For the data below, give again exactly the lines from the one containing "Дамочек с такими украшениями на" through the one containing "weergeven van gepersonaliseerde", both ends included, and no others.

Collected data:
────

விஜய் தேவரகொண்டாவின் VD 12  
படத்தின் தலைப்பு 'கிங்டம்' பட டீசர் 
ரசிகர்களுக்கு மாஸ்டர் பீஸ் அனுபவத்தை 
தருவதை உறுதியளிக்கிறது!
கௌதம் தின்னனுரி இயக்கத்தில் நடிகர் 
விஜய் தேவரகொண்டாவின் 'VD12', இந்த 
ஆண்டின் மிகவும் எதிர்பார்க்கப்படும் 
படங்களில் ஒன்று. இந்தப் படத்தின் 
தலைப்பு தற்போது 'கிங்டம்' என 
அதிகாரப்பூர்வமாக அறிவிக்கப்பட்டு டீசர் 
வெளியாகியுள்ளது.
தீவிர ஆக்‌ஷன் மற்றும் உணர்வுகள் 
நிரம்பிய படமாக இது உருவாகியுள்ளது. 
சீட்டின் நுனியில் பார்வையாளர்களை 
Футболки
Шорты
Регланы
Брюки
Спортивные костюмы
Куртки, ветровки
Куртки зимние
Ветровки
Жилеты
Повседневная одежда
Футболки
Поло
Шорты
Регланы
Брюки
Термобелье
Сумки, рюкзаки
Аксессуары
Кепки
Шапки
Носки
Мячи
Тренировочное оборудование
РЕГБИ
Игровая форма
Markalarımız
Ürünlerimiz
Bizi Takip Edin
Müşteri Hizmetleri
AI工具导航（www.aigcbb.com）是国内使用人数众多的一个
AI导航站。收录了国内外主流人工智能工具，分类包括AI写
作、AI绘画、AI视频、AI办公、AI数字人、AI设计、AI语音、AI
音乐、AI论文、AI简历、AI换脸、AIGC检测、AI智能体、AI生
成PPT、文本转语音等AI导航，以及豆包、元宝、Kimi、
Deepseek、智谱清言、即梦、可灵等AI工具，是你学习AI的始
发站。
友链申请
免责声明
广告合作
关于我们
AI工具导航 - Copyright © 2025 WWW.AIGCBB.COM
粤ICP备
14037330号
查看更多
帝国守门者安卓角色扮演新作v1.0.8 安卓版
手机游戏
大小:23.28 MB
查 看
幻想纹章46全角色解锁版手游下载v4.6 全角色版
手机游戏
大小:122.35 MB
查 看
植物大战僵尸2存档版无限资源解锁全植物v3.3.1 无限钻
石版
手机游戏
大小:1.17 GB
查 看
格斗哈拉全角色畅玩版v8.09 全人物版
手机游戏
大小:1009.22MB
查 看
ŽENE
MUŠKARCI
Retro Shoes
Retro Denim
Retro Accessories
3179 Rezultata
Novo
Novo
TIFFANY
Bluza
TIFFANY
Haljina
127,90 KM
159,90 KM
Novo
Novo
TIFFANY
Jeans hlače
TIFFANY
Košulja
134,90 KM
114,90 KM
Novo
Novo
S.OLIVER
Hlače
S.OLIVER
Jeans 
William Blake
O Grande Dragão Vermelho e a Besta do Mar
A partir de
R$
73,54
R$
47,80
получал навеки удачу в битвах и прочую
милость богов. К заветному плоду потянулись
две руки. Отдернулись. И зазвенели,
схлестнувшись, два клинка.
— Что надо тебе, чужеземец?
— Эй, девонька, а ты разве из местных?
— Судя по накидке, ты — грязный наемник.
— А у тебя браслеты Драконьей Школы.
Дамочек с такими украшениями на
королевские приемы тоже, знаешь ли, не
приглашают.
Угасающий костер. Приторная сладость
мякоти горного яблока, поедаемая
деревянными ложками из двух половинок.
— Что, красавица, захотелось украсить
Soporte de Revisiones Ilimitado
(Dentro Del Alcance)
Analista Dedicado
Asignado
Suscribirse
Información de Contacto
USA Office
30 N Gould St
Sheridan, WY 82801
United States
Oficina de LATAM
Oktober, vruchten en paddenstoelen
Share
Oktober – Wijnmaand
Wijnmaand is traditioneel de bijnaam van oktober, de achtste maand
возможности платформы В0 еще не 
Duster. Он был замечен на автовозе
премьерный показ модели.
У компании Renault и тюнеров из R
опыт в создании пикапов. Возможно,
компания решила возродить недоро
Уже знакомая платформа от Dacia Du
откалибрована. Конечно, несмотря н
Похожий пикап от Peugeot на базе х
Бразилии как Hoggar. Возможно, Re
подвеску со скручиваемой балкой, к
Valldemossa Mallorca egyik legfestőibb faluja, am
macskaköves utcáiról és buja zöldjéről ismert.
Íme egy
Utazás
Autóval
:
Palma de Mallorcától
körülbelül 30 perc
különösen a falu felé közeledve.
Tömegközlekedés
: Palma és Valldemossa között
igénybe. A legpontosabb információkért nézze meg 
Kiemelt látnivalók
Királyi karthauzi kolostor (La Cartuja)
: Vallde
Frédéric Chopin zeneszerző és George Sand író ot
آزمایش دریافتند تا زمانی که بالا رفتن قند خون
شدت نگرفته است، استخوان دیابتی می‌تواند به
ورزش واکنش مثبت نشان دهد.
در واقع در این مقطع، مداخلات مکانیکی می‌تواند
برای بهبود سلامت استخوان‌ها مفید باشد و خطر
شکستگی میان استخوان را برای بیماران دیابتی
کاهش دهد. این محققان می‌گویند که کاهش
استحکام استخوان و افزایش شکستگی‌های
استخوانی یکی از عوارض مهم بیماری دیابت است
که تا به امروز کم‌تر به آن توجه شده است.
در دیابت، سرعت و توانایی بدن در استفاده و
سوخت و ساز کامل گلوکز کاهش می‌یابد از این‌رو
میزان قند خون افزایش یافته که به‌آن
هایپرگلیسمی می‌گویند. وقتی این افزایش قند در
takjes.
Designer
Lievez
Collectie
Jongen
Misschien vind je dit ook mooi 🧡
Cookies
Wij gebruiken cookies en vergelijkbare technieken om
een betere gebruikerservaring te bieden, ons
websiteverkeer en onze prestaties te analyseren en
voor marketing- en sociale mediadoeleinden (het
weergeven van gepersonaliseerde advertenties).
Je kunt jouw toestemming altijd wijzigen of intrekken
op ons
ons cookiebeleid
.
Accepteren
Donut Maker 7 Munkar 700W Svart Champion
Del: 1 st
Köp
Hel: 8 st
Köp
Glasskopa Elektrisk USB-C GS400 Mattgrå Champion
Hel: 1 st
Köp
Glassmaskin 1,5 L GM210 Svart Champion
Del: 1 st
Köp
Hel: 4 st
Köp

────

▶ **Answer section**:
Дамочек с такими украшениями на
королевские приемы тоже, знаешь ли, не
приглашают.
Угасающий костер. Приторная сладость
мякоти горного яблока, поедаемая
деревянными ложками из двух половинок.
— Что, красавица, захотелось украсить
Soporte de Revisiones Ilimitado
(Dentro Del Alcance)
Analista Dedicado
Asignado
Suscribirse
Información de Contacto
USA Office
30 N Gould St
Sheridan, WY 82801
United States
Oficina de LATAM
Oktober, vruchten en paddenstoelen
Share
Oktober – Wijnmaand
Wijnmaand is traditioneel de bijnaam van oktober, de achtste maand
возможности платформы В0 еще не 
Duster. Он был замечен на автовозе
премьерный показ модели.
У компании Renault и тюнеров из R
опыт в создании пикапов. Возможно,
компания решила возродить недоро
Уже знакомая платформа от Dacia Du
откалибрована. Конечно, несмотря н
Похожий пикап от Peugeot на базе х
Бразилии как Hoggar. Возможно, Re
подвеску со скручиваемой балкой, к
Valldemossa Mallorca egyik legfestőibb faluja, am
macskaköves utcáiról és buja zöldjéről ismert.
Íme egy
Utazás
Autóval
:
Palma de Mallorcától
körülbelül 30 perc
különösen a falu felé közeledve.
Tömegközlekedés
: Palma és Valldemossa között
igénybe. A legpontosabb információkért nézze meg 
Kiemelt látnivalók
Királyi karthauzi kolostor (La Cartuja)
: Vallde
Frédéric Chopin zeneszerző és George Sand író ot
آزمایش دریافتند تا زمانی که بالا رفتن قند خون
شدت نگرفته است، استخوان دیابتی می‌تواند به
ورزش واکنش مثبت نشان دهد.
در واقع در این مقطع، مداخلات مکانیکی می‌تواند
برای بهبود سلامت استخوان‌ها مفید باشد و خطر
شکستگی میان استخوان را برای بیماران دیابتی
کاهش دهد. این محققان می‌گویند که کاهش
استحکام استخوان و افزایش شکستگی‌های
استخوانی یکی از عوارض مهم بیماری دیابت است
که تا به امروز کم‌تر به آن توجه شده است.
در دیابت، سرعت و توانایی بدن در استفاده و
سوخت و ساز کامل گلوکز کاهش می‌یابد از این‌رو
میزان قند خون افزایش یافته که به‌آن
هایپرگلیسمی می‌گویند. وقتی این افزایش قند در
takjes.
Designer
Lievez
Collectie
Jongen
Misschien vind je dit ook mooi 🧡
Cookies
Wij gebruiken cookies en vergelijkbare technieken om
een betere gebruikerservaring te bieden, ons
websiteverkeer en onze prestaties te analyseren en
voor marketing- en sociale mediadoeleinden (het
weergeven van gepersonaliseerde advertenties).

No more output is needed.